1869 8 x 14.5 in (20.32 x 36.83 cm)
An unusual little view of Bethesda Terrace, Central Park. Bethesda Terrace is located at roughly 72nd street in the heart of New York City's Central Park. Depicts the Terrace from a south facing perspective over 'the Lake' towards the Bethesda Fountain and the sculpture, 'Angel of the Waters.' The arched double staircase behind the fountain was designed by Jacob Wrey Mould. It is important to realize that this part of the park was merely planned, not completed, when this view was made. The central sculpture, 'Angel of the Waters' by Emma Stebbins, was not completed until 1873. Vaux and Olmstead envisioned the terrace as a meeting place in the heart of the park. Today it is one of the most picturesque parts of the park and a popular hangout for artists and musicians. This view was published for inclusion in the 1869 13th Annual Report of the Commissioners of Central Park . On the Central Park: Vaux and Olmstead were awarded the task of designing Central Park in 1853 by the City Common Council.

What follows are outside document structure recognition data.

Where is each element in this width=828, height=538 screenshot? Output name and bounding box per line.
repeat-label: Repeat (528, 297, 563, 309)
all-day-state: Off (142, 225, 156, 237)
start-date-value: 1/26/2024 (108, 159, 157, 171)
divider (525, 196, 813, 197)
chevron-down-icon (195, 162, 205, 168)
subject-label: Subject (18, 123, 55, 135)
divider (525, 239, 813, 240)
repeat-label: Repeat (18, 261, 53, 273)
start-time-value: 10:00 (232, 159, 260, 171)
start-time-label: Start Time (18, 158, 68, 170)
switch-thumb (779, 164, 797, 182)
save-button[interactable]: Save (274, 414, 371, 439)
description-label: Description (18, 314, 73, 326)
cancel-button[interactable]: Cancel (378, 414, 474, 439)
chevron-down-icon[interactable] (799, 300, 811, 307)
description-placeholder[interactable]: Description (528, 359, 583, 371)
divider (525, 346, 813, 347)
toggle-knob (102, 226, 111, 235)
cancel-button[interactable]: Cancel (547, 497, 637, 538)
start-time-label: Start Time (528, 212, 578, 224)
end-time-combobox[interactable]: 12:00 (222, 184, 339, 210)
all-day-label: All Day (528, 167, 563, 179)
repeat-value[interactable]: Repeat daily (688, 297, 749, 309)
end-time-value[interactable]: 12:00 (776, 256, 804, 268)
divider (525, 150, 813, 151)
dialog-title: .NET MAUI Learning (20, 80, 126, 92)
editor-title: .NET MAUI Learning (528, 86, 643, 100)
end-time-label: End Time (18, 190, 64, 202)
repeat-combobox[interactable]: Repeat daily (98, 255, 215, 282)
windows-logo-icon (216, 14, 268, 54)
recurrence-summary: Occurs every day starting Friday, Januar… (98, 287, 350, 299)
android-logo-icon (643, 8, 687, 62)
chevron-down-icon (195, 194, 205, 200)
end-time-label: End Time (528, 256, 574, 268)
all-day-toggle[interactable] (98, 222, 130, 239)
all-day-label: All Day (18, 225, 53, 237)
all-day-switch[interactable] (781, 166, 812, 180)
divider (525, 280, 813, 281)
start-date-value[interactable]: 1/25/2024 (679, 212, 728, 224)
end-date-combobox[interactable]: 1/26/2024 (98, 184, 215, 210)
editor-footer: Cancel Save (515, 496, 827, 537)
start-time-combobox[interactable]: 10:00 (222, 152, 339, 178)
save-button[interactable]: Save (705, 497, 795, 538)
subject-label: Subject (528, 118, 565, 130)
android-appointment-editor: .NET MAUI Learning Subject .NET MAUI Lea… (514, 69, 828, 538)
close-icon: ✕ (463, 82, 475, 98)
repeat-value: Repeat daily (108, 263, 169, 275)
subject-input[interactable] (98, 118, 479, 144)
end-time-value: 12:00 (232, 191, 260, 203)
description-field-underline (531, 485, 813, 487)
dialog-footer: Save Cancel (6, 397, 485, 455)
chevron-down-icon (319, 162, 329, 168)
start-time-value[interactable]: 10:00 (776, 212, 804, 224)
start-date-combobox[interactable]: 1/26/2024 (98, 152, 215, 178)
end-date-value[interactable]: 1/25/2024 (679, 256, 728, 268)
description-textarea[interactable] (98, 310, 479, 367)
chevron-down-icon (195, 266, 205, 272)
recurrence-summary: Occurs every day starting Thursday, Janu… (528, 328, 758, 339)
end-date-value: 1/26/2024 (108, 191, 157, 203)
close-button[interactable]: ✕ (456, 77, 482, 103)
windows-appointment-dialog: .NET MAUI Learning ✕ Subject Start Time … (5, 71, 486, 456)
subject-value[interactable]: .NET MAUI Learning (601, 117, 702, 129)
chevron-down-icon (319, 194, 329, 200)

Olmstead's vision drove the overall design while Vaux concentrated his attentions on bridges, buildings, and other structures within the park. The creation of Central Park, which was to consist of some 800 acres of public forest, pathways, promenades, lakes, bridges, and meadows, was a seminal moment in civic urban design. The park itself was designed as a whole with every tree, pond, and bench meticulously planned. Olmstead wrote: 'Every foot of the parks surface, every tree and bush, as well as every arch, roadway, and walk and been placed where it is for a purpose.' Historian Gloria Deak writes, 'There was a staggering amount of work to be done to transform the area into a blend of pastoral and woodland scenery. This involved the design and construction of roadways, tunnels, bridges, arches, stairways, fountains, benches, lamp posts, gates, fences and innumerable other artifacts. It also involved the supervision of an army of about five thousand laborers…Olmsted, to whom most of the credit goes, insisted on seeing the multidimensional project as a single work of art, which he was mandated to create. For this purpose, he ventured to assume to himself the title of ‘artist.'' Today, because of Vaux and Olmstead's efforts, New York Yorkers, ourselves included, have the privlidge of enjoying what is, perhaps, the finest example of a planned urban public recreation area in the world.
Napoleon Sarony (1821-1896), Henry B. Major and Joseph F. Knapp founded the Sarony, Major & Knapp publishing firm in 1857. The firm specialized in portraits, government reports, book illustrations, and architectural and scientific plates. Sarony, Major and Knapp remained in business for ten years finally closing its doors in 1867 when Napoleon Sarony left the firm to follow his interest in photography. In addition to their public sector business, the firm also printed most official maps of New York City, including, between 1860 and 1867, some of earliest maps of Central Park.
Very good condition. Original folds. Hand color. Blank on verso.
Deák, Gloria Gilda. Picturing America: 1497-1899. Vol. 1. Princeton, New Jersey: Princeton University Press, 1988. pp. 535-536; Peters, Harry T. America on Stone. U.S.: Doubleday, Doran, 1931. pp. 350-356. (Sarony, Major & Knapp).